Efekt? Spadek zakażeń o 83 proc. i 66 proc. wśród dziewcząt odpowiednio w grupie wiekowej 13-19 i 20-24 lat. Spadła również liczba przedrakowych zmian szyjki macicy. W grupie 15-19 lat spadek wyniósł 51 proc., a dla przedziału 20-24 lata 31 proc.

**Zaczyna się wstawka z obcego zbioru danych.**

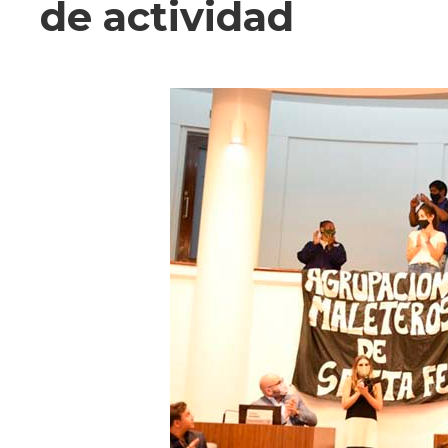
de actividad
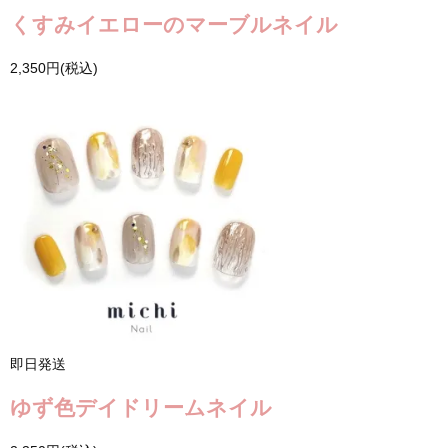
くすみイエローのマーブルネイル
2,350円(税込)
即日発送
ゆず色デイドリームネイル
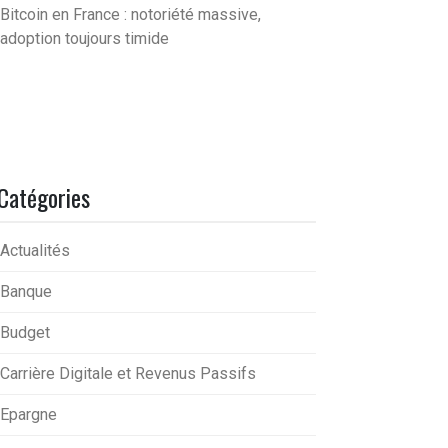
Bitcoin en France : notoriété massive,
adoption toujours timide
Catégories
Actualités
Banque
Budget
Carrière Digitale et Revenus Passifs
Epargne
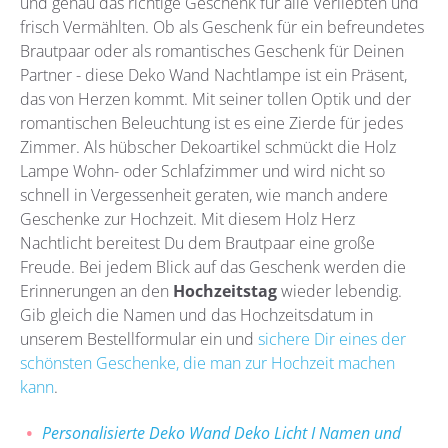
und genau das richtige Geschenk für alle Verliebten und
frisch Vermählten. Ob als Geschenk für ein befreundetes
Brautpaar oder als romantisches Geschenk für Deinen
Partner - diese Deko Wand Nachtlampe ist ein Präsent,
das von Herzen kommt. Mit seiner tollen Optik und der
romantischen Beleuchtung ist es eine Zierde für jedes
Zimmer. Als hübscher Dekoartikel schmückt die Holz
Lampe Wohn- oder Schlafzimmer und wird nicht so
schnell in Vergessenheit geraten, wie manch andere
Geschenke zur Hochzeit. Mit diesem Holz Herz
Nachtlicht bereitest Du dem Brautpaar eine große
Freude. Bei jedem Blick auf das Geschenk werden die
Erinnerungen an den
Hochzeitstag
wieder lebendig.
Gib gleich die Namen und das Hochzeitsdatum in
unserem Bestellformular ein und
sichere Dir eines der
schönsten Geschenke, die man zur Hochzeit machen
kann
.
Personalisierte Deko Wand Deko Licht I Namen und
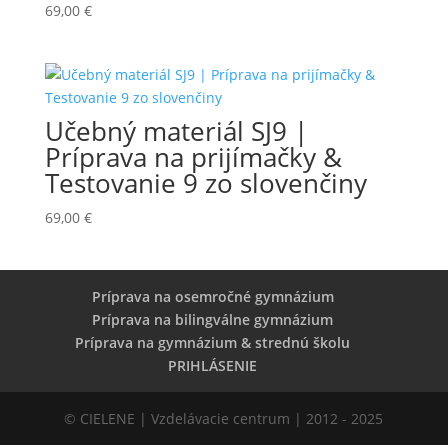
69,00
€
Učebný materiál SJ9 |
Príprava na prijímačky &
Testovanie 9 zo slovenčiny
69,00
€
Príprava na osemročné gymnázium
Príprava na bilingválne gymnázium
Príprava na gymnázium & strednú školu
PRIHLÁSENIE
© CIELENE | Vzdelávacie centrum | 2012 - 2025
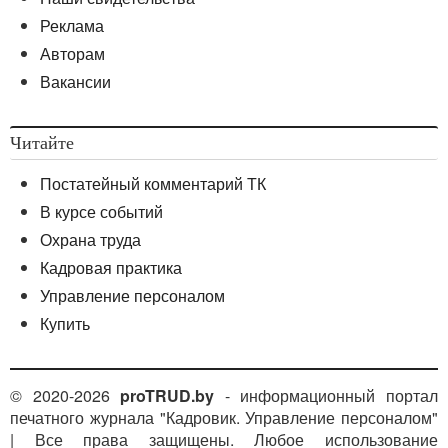
Реклама
Авторам
Вакансии
Читайте
Постатейный комментарий ТК
В курсе событий
Охрана труда
Кадровая практика
Управление персоналом
Купить
© 2020-2026
proTRUD.by
- информационный портал
печатного журнала "Кадровик. Управление персоналом"
| Все права защищены. Любое использование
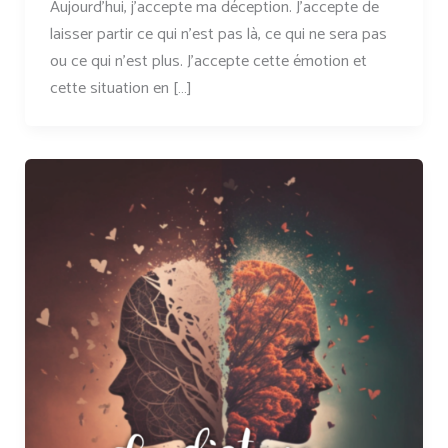
Aujourd’hui, j’accepte ma déception. J’accepte de
laisser partir ce qui n’est pas là, ce qui ne sera pas
ou ce qui n’est plus. J’accepte cette émotion et
cette situation en […]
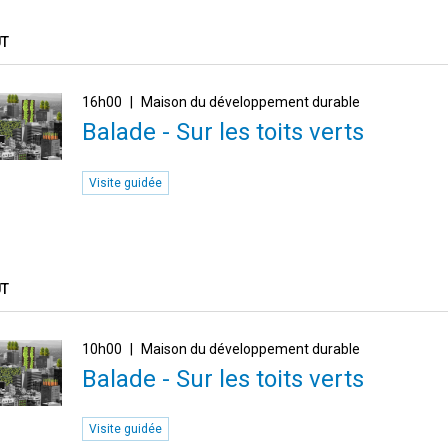
ÛT
16h00
Maison du développement durable
Balade - Sur les toits verts
Visite guidée
ÛT
10h00
Maison du développement durable
Balade - Sur les toits verts
Visite guidée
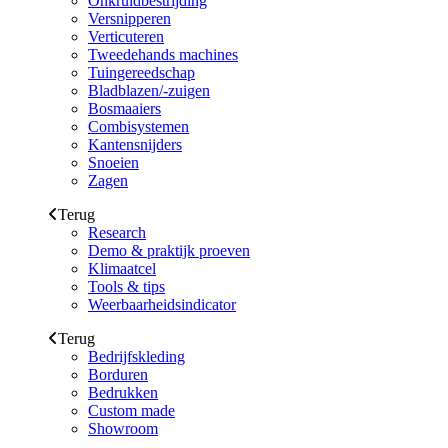
Onkruidbestrijding
Versnipperen
Verticuteren
Tweedehands machines
Tuingereedschap
Bladblazen/-zuigen
Bosmaaiers
Combisystemen
Kantensnijders
Snoeien
Zagen
Terug
Research
Demo & praktijk proeven
Klimaatcel
Tools & tips
Weerbaarheidsindicator
Terug
Bedrijfskleding
Borduren
Bedrukken
Custom made
Showroom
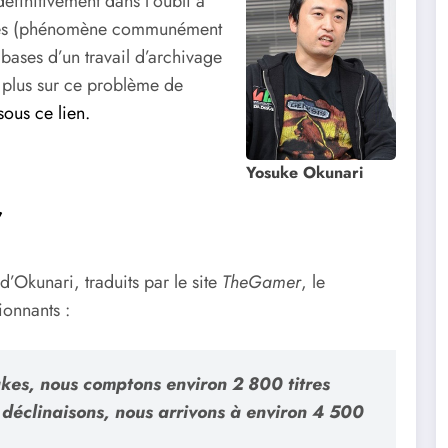
éfinitivement dans l’oubli à
ques (phénomène communément
 bases d’un travail d’archivage
r plus sur ce problème de
sous ce lien.
Yosuke Okunari
r
d’Okunari, traduits par le site
TheGamer
, le
ionnants :
makes, nous comptons environ 2 800 titres
 déclinaisons, nous arrivons à environ 4 500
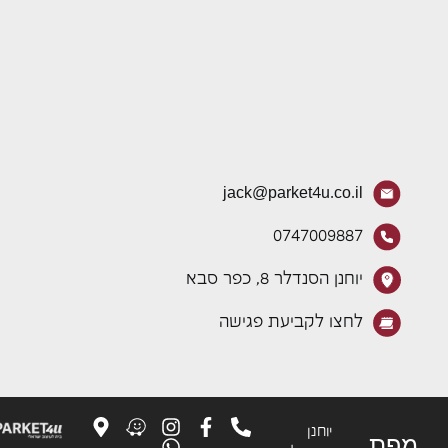
jack@parket4u.co.il
0747009887
יוחנן הסנדלר 8, כפר סבא
לחצו לקביעת פגישה
יוחנן
פת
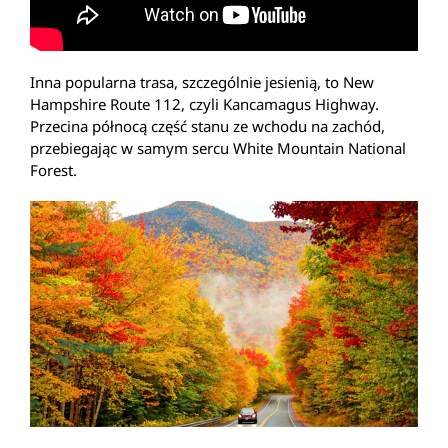
Inna popularna trasa, szczególnie jesienią, to New
Hampshire Route 112, czyli Kancamagus Highway.
Przecina północą część stanu ze wchodu na zachód,
przebiegając w samym sercu White Mountain National
Forest.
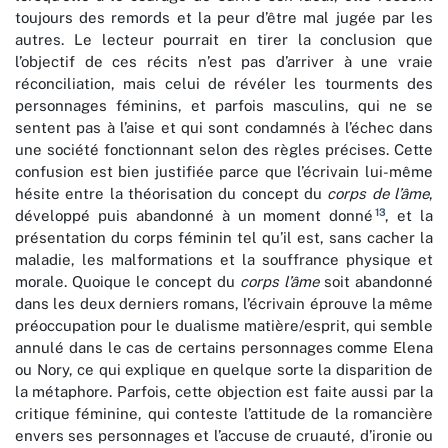
toujours des remords et la peur d’être mal jugée par les
autres. Le lecteur pourrait en tirer la conclusion que
l’objectif de ces récits n’est pas d’arriver à une vraie
réconciliation, mais celui de révéler les tourments des
personnages féminins, et parfois masculins, qui ne se
sentent pas à l’aise et qui sont condamnés à l’échec dans
une société fonctionnant selon des règles précises. Cette
confusion est bien justifiée parce que l’écrivain lui-même
hésite entre la théorisation du concept du
corps de l’âme
,
13
développé puis abandonné à un moment donné
, et la
présentation du corps féminin tel qu’il est, sans cacher la
maladie, les malformations et la souffrance physique et
morale. Quoique le concept du
corps l’âme
soit abandonné
dans les deux derniers romans, l’écrivain éprouve la même
préoccupation pour le dualisme matière/esprit, qui semble
annulé dans le cas de certains personnages comme Elena
ou Nory, ce qui explique en quelque sorte la disparition de
la métaphore. Parfois, cette objection est faite aussi par la
critique féminine, qui conteste l’attitude de la romancière
envers ses personnages et l’accuse de cruauté, d’ironie ou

W 2018 roku czasopismo The Lancet Public Health na podstawie badań zasugerowało, że Australia może być pierwszym krajem, który dzięki funkcjonującemu od ponad dekady programu szczepień przeciwko HPV, może ograniczyć liczbę zachorowań na raka szyjki macicy niemal do zera. Już wtedy zapadalność na RSM wynosiła siedem przypadków na sto tysięcy kobiet. W 2020 roku miało to być już sześć przypadków, a w 2028 wskaźnik ma spaść do zaledwie czterech.
Zadowalające wyniki pochodzą również ze Szkocji, gdzie od startu programu szczepień w 2008 roku, nie wykryto żadnego przypadku raka szyjki macicy u zaszczepionych dziewcząt w wieku 12-13 lat.
To nie czasy pandemiczne
Straszenie kalectwem, bezpłodnością, zmianami genów – żaden „argument” ze strony „antysystemowej” już nie zaskakuje. Jest to niewątpliwie pozostałość po czasach pandemicznych. Cynizm i żerowanie na ludzkiej słabości i uległości – wszystko to doprawione syndromem oblężonej twierdzy. Tutaj nie chodzi o „niezależność”, o którą rzekomo toczy się walka z mainstreamowymi, systemowymi siłami.